Required work:
Every record listed below should be copied exactly.

Exercise data:
'''

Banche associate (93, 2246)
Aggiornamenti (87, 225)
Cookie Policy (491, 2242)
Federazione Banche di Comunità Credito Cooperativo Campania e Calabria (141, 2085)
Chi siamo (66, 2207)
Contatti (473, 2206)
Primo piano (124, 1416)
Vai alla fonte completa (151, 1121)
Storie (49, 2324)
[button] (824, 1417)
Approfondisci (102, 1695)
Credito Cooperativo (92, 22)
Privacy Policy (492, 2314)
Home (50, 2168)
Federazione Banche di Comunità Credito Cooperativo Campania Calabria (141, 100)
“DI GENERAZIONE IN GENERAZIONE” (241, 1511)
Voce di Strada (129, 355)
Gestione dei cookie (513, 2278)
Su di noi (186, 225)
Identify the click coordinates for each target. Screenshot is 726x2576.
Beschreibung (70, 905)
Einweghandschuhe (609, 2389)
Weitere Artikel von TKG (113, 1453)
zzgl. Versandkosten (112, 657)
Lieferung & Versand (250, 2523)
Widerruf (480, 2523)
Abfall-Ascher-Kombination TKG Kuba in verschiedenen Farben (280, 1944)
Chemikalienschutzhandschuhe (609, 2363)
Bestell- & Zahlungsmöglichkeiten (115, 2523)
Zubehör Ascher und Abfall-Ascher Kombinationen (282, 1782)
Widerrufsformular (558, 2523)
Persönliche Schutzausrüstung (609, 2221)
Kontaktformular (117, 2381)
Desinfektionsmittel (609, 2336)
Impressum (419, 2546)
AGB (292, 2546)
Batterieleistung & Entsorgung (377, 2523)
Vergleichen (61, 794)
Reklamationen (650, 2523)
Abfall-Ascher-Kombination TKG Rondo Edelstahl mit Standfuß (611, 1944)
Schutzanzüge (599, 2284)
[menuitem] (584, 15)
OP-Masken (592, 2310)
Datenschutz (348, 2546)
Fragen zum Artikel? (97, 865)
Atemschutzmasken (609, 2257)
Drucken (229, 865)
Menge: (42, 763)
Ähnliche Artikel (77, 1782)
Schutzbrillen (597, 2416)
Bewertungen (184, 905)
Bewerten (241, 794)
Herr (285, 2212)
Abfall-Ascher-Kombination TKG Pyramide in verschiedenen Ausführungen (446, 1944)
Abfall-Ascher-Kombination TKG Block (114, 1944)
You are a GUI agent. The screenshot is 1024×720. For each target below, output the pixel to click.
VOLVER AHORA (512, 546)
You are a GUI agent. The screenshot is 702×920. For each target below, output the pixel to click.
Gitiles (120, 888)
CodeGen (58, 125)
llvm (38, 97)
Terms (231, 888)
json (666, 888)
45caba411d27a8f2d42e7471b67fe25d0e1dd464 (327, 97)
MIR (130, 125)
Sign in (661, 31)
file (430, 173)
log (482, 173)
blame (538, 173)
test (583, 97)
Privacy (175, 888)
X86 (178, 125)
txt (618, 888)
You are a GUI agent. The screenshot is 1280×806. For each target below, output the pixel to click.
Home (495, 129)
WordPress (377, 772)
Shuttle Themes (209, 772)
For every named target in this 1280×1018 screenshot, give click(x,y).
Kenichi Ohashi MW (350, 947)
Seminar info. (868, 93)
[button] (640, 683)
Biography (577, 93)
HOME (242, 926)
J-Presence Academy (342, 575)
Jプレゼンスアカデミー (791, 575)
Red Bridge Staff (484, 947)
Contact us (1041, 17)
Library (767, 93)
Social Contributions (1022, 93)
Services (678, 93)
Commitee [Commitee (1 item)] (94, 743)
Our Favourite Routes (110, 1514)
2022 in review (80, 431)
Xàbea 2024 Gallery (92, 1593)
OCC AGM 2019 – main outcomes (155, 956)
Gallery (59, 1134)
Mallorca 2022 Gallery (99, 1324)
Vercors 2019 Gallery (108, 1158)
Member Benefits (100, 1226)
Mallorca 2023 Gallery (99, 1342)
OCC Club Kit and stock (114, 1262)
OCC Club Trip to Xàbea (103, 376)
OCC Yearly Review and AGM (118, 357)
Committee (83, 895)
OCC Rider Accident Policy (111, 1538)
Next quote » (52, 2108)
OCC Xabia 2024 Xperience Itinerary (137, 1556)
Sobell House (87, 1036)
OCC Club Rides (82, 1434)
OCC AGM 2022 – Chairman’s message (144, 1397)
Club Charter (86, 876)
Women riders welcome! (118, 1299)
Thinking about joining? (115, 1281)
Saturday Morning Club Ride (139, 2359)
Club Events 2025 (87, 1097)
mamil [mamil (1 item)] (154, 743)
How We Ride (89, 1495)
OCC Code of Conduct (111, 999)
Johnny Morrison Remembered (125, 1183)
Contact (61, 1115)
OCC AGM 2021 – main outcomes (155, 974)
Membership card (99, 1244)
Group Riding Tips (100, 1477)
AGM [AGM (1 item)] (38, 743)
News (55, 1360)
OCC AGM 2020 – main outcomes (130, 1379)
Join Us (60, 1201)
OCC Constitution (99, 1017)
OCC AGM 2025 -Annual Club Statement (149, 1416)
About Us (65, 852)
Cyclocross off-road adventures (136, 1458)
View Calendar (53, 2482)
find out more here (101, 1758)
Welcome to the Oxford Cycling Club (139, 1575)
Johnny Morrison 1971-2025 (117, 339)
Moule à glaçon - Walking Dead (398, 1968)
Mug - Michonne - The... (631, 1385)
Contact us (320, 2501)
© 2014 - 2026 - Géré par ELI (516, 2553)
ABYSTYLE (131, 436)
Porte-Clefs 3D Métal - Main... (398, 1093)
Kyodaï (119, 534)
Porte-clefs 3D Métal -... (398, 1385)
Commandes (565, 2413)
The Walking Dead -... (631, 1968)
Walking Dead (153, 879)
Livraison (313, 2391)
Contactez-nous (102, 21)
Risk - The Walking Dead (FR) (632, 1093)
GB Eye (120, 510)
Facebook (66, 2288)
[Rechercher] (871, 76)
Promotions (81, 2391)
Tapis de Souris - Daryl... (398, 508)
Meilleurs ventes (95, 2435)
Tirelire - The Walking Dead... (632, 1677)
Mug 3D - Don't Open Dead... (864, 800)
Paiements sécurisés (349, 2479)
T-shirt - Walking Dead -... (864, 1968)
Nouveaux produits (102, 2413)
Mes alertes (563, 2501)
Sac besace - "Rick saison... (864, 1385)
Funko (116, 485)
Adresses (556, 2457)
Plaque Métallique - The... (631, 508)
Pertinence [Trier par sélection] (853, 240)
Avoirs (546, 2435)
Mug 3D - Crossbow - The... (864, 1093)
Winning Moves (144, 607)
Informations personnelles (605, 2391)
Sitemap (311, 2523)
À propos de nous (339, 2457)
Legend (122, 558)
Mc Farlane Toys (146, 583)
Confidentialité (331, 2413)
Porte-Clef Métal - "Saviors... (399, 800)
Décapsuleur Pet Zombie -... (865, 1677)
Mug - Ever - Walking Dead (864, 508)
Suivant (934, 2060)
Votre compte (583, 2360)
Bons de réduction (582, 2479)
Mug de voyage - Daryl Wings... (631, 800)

'''

Solution to the problem:
Banche associate (93, 2246)
Aggiornamenti (87, 225)
Cookie Policy (491, 2242)
Federazione Banche di Comunità Credito Cooperativo Campania e Calabria (141, 2085)
Chi siamo (66, 2207)
Contatti (473, 2206)
Primo piano (124, 1416)
Vai alla fonte completa (151, 1121)
Storie (49, 2324)
[button] (824, 1417)
Approfondisci (102, 1695)
Credito Cooperativo (92, 22)
Privacy Policy (492, 2314)
Home (50, 2168)
Federazione Banche di Comunità Credito Cooperativo Campania Calabria (141, 100)
“DI GENERAZIONE IN GENERAZIONE” (241, 1511)
Voce di Strada (129, 355)
Gestione dei cookie (513, 2278)
Su di noi (186, 225)
Identify the click coordinates for each target. Screenshot is 726x2576.
Beschreibung (70, 905)
Einweghandschuhe (609, 2389)
Weitere Artikel von TKG (113, 1453)
zzgl. Versandkosten (112, 657)
Lieferung & Versand (250, 2523)
Widerruf (480, 2523)
Abfall-Ascher-Kombination TKG Kuba in verschiedenen Farben (280, 1944)
Chemikalienschutzhandschuhe (609, 2363)
Bestell- & Zahlungsmöglichkeiten (115, 2523)
Zubehör Ascher und Abfall-Ascher Kombinationen (282, 1782)
Widerrufsformular (558, 2523)
Persönliche Schutzausrüstung (609, 2221)
Kontaktformular (117, 2381)
Desinfektionsmittel (609, 2336)
Impressum (419, 2546)
AGB (292, 2546)
Batterieleistung & Entsorgung (377, 2523)
Vergleichen (61, 794)
Reklamationen (650, 2523)
Abfall-Ascher-Kombination TKG Rondo Edelstahl mit Standfuß (611, 1944)
Schutzanzüge (599, 2284)
[menuitem] (584, 15)
OP-Masken (592, 2310)
Datenschutz (348, 2546)
Fragen zum Artikel? (97, 865)
Atemschutzmasken (609, 2257)
Drucken (229, 865)
Menge: (42, 763)
Ähnliche Artikel (77, 1782)
Schutzbrillen (597, 2416)
Bewertungen (184, 905)
Bewerten (241, 794)
Herr (285, 2212)
Abfall-Ascher-Kombination TKG Pyramide in verschiedenen Ausführungen (446, 1944)
Abfall-Ascher-Kombination TKG Block (114, 1944)
You are a GUI agent. The screenshot is 1024×720. For each target below, output the pixel to click.
VOLVER AHORA (512, 546)
You are a GUI agent. The screenshot is 702×920. For each target below, output the pixel to click.
Gitiles (120, 888)
CodeGen (58, 125)
llvm (38, 97)
Terms (231, 888)
json (666, 888)
45caba411d27a8f2d42e7471b67fe25d0e1dd464 (327, 97)
MIR (130, 125)
Sign in (661, 31)
file (430, 173)
log (482, 173)
blame (538, 173)
test (583, 97)
Privacy (175, 888)
X86 (178, 125)
txt (618, 888)
You are a GUI agent. The screenshot is 1280×806. For each target below, output the pixel to click.
Home (495, 129)
WordPress (377, 772)
Shuttle Themes (209, 772)
For every named target in this 1280×1018 screenshot, give click(x,y).
Kenichi Ohashi MW (350, 947)
Seminar info. (868, 93)
[button] (640, 683)
Biography (577, 93)
HOME (242, 926)
J-Presence Academy (342, 575)
Jプレゼンスアカデミー (791, 575)
Red Bridge Staff (484, 947)
Contact us (1041, 17)
Library (767, 93)
Social Contributions (1022, 93)
Services (678, 93)
Commitee [Commitee (1 item)] (94, 743)
Our Favourite Routes (110, 1514)
2022 in review (80, 431)
Xàbea 2024 Gallery (92, 1593)
OCC AGM 2019 – main outcomes (155, 956)
Gallery (59, 1134)
Mallorca 2022 Gallery (99, 1324)
Vercors 2019 Gallery (108, 1158)
Member Benefits (100, 1226)
Mallorca 2023 Gallery (99, 1342)
OCC Club Kit and stock (114, 1262)
OCC Club Trip to Xàbea (103, 376)
OCC Yearly Review and AGM (118, 357)
Committee (83, 895)
OCC Rider Accident Policy (111, 1538)
Next quote » (52, 2108)
OCC Xabia 2024 Xperience Itinerary (137, 1556)
Sobell House (87, 1036)
OCC Club Rides (82, 1434)
OCC AGM 2022 – Chairman’s message (144, 1397)
Club Charter (86, 876)
Women riders welcome! (118, 1299)
Thinking about joining? (115, 1281)
Saturday Morning Club Ride (139, 2359)
Club Events 2025 (87, 1097)
mamil [mamil (1 item)] (154, 743)
How We Ride (89, 1495)
OCC Code of Conduct (111, 999)
Johnny Morrison Remembered (125, 1183)
Contact (61, 1115)
OCC AGM 2021 – main outcomes (155, 974)
Membership card (99, 1244)
Group Riding Tips (100, 1477)
AGM [AGM (1 item)] (38, 743)
News (55, 1360)
OCC AGM 2020 – main outcomes (130, 1379)
Join Us (60, 1201)
OCC Constitution (99, 1017)
OCC AGM 2025 -Annual Club Statement (149, 1416)
About Us (65, 852)
Cyclocross off-road adventures (136, 1458)
View Calendar (53, 2482)
find out more here (101, 1758)
Welcome to the Oxford Cycling Club (139, 1575)
Johnny Morrison 1971-2025 (117, 339)
Moule à glaçon - Walking Dead (398, 1968)
Mug - Michonne - The... (631, 1385)
Contact us (320, 2501)
© 2014 - 2026 - Géré par ELI (516, 2553)
ABYSTYLE (131, 436)
Porte-Clefs 3D Métal - Main... (398, 1093)
Kyodaï (119, 534)
Porte-clefs 3D Métal -... (398, 1385)
Commandes (565, 2413)
The Walking Dead -... (631, 1968)
Walking Dead (153, 879)
Livraison (313, 2391)
Contactez-nous (102, 21)
Risk - The Walking Dead (FR) (632, 1093)
GB Eye (120, 510)
Facebook (66, 2288)
[Rechercher] (871, 76)
Promotions (81, 2391)
Tapis de Souris - Daryl... (398, 508)
Meilleurs ventes (95, 2435)
Tirelire - The Walking Dead... (632, 1677)
Mug 3D - Don't Open Dead... (864, 800)
Paiements sécurisés (349, 2479)
T-shirt - Walking Dead -... (864, 1968)
Nouveaux produits (102, 2413)
Mes alertes (563, 2501)
Sac besace - "Rick saison... (864, 1385)
Funko (116, 485)
Adresses (556, 2457)
Plaque Métallique - The... (631, 508)
Pertinence [Trier par sélection] (853, 240)
Avoirs (546, 2435)
Mug 3D - Crossbow - The... (864, 1093)
Winning Moves (144, 607)
Informations personnelles (605, 2391)
Sitemap (311, 2523)
À propos de nous (339, 2457)
Legend (122, 558)
Mc Farlane Toys (146, 583)
Confidentialité (331, 2413)
Porte-Clef Métal - "Saviors... (399, 800)
Décapsuleur Pet Zombie -... (865, 1677)
Mug - Ever - Walking Dead (864, 508)
Suivant (934, 2060)
Votre compte (583, 2360)
Bons de réduction (582, 2479)
Mug de voyage - Daryl Wings... (631, 800)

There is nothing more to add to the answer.